=== Records for the task ===
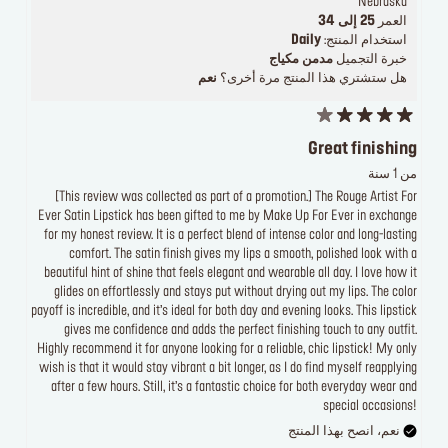
Nebraska
العمر
25 إلى 34
استخدام المنتج:
Daily
خبرة التجميل
مدمن مكياج
هل ستشتري هذا المنتج مرة أخرى؟
نعم
Great finishing
من 1 سنة
[This review was collected as part of a promotion.] The Rouge Artist For
Ever Satin Lipstick has been gifted to me by Make Up For Ever in exchange
for my honest review. It is a perfect blend of intense color and long-lasting
comfort. The satin finish gives my lips a smooth, polished look with a
beautiful hint of shine that feels elegant and wearable all day. I love how it
glides on effortlessly and stays put without drying out my lips. The color
payoff is incredible, and it’s ideal for both day and evening looks. This lipstick
gives me confidence and adds the perfect finishing touch to any outfit.
Highly recommend it for anyone looking for a reliable, chic lipstick! My only
wish is that it would stay vibrant a bit longer, as I do find myself reapplying
after a few hours. Still, it’s a fantastic choice for both everyday wear and
special occasions!
نعم، انصح بهذا المنتج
===
Extract every line from the one containing "خبرة التجميل" through the last line of the data, inclusive, exactly as written.

خبرة التجميل
مدمن مكياج
هل ستشتري هذا المنتج مرة أخرى؟
نعم
Great finishing
من 1 سنة
[This review was collected as part of a promotion.] The Rouge Artist For
Ever Satin Lipstick has been gifted to me by Make Up For Ever in exchange
for my honest review. It is a perfect blend of intense color and long-lasting
comfort. The satin finish gives my lips a smooth, polished look with a
beautiful hint of shine that feels elegant and wearable all day. I love how it
glides on effortlessly and stays put without drying out my lips. The color
payoff is incredible, and it’s ideal for both day and evening looks. This lipstick
gives me confidence and adds the perfect finishing touch to any outfit.
Highly recommend it for anyone looking for a reliable, chic lipstick! My only
wish is that it would stay vibrant a bit longer, as I do find myself reapplying
after a few hours. Still, it’s a fantastic choice for both everyday wear and
special occasions!
نعم، انصح بهذا المنتج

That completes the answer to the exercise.